In Thut’s table we see with which tone (= frequency) each element resonates.

In F    : resonate the elements Nitrogen, Silica and the Iron-ion Fe3+

In C 4 : resonates almost with carbon dioxide CO2

In G#  : hydroxide OH-

In A    : electron, water, P2O5 and the moon cycle

In G    : resonate with Sulphur, Zinc, Copper, Oxygen, Helium and Hydrogen

In D    : Carbon C, Magnesium Mg, Platinum Pt, Gold Au, Sulphate SO4= and Titanium Ti. 

Nature is full of all kinds of frequency patterns and the artificial ones are added. Thut looks at the health aspects of combinations of tones. Although the 5G frequencies do not directly harmonize with D or its overtones, this frequency is sensitive as well, as D is in harmonic proportion with G and A which both resonate directly with 5G frequencies (see table above). Everything in D vibrates with G and A. The tone D resonates with G in the harmonic ratio 3/2 (fifth D:G. You get the ratio 3/2 if you divide the next octave of D (so with 2xf 285,8 = 571,6) by the f G of 381,1). So D will resonate harmonically with G because D:G = 3/2. 

According to Thut this is very relevant because it means that Oxygen (in D) resonates with Carbon (in G).
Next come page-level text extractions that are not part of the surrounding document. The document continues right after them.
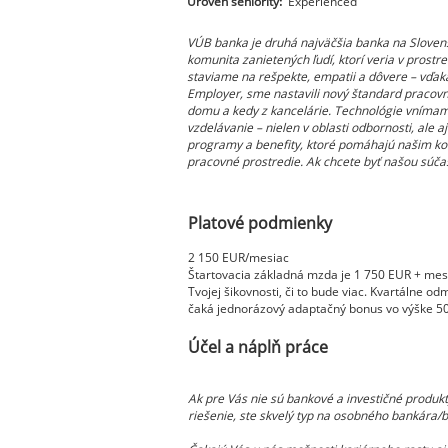
Úroveň seniority:
Experienced
VÚB banka je druhá najväčšia banka na Sloven
komunita zanietených ľudí, ktorí veria v prostr
staviame na rešpekte, empatii a dôvere – vďak
Employer, sme nastavili nový štandard pracovn
domu a kedy z kancelárie. Technológie vnímame
vzdelávanie – nielen v oblasti odbornosti, a
programy a benefity, ktoré pomáhajú našim ko
pracovné prostredie. Ak chcete byť našou súčas
Platové podmienky
2 150 EUR/mesiac
Štartovacia základná mzda je 1 750 EUR + mes
Tvojej šikovnosti, či to bude viac. Kvartálne 
čaká jednorázový adaptačný bonus vo výške 50
Účel a náplň práce
Ak pre Vás nie sú bankové a investičné produk
riešenie, ste skvelý typ na osobného bankára/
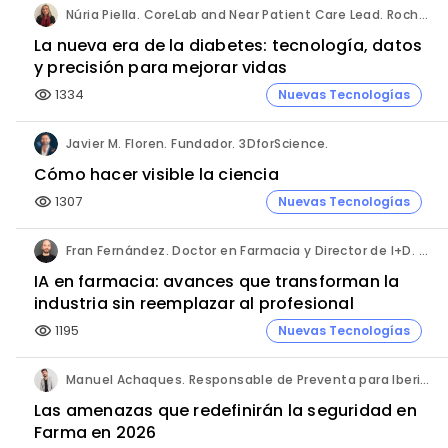
Núria Piella. CoreLab and Near Patient Care Lead. Roche Diagnostics España.
La nueva era de la diabetes: tecnología, datos
y precisión para mejorar vidas
1334
Nuevas Tecnologías
visibility
Javier M. Floren. Fundador. 3DforScience.
Cómo hacer visible la ciencia
1307
Nuevas Tecnologías
visibility
Fran Fernández. Doctor en Farmacia y Director de I+D. Labiana
IA en farmacia: avances que transforman la
industria sin reemplazar al profesional
1195
Nuevas Tecnologías
visibility
Manuel Achaques. Responsable de Preventa para Iberia, Italia y Latinoamérica. Hornetsecurity.
Las amenazas que redefinirán la seguridad en
Farma en 2026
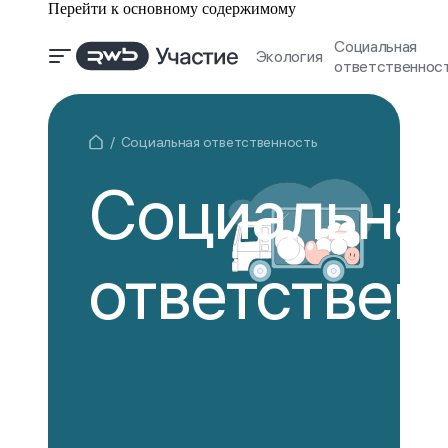
Перейти к основному содержимому
Социальная
Экология
ответственнос
Социальная ответственность
Социальна
ответствен­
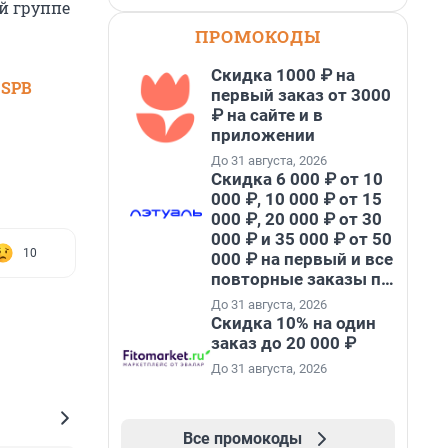
й группе
ПРОМОКОДЫ
Скидка 1000 ₽ на
 SPB
первый заказ от 3000
₽ на сайте и в
приложении
До 31 августа, 2026
Скидка 6 000 ₽ от 10
000 ₽, 10 000 ₽ от 15
000 ₽, 20 000 ₽ от 30
000 ₽ и 35 000 ₽ от 50
10
000 ₽ на первый и все
повторные заказы по
промокоду НАБЕРИ
До 31 августа, 2026
Скидка 10% на один
заказ до 20 000 ₽
До 31 августа, 2026
Все промокоды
Moreover, the fifth on G with D (3/2) with the next fifth (3/2) with A gives the tone in which both water H2O and the electron resonate. D:G = 1.5 ( 2×285,8 : 381,1) and A:D = 1.5 (429,6:285,8). 

The adapted frequencies recommended by the Dutch Scientific Platform EMF thus resonate favourably with many important elements and molecules in physiological processes. This insight has not yet been put forward in any other scientific study and seems to be of great importance in the discussions about the possible effects of 5G.

6. Protein music.

Finally – a third step – a check whether or not the 5G frequencies fit with the amino acid frequencies discovered by Sternheimer. A discovery that is reliable and sound as in the agricultural sector the French organisation Genodics achieves convincing results with this technology. We know that proteins are made up of combinations of amino acids. Sternheimer discovered that the amino acids – during the formation of a protein – give off specific frequencies in a very specific sequence and that that sequence also determines the sequence in which the amino acids connect to each other. Each protein is formed from its typical combination of amino acids, so each protein has its own recognisable melody. It turns out in practice that supporting this melody with the same melody in audible music strengthens the formation of the protein in question. Sternheimer’s theory has meanwhile been practically worked out and this technology has been tested many times in farming practice and has been found to increase the robustness of crops and animals. For example, grapes treated with the appropriate melody contain 5 to 15 % more sugar and taste better according to tasting panels. 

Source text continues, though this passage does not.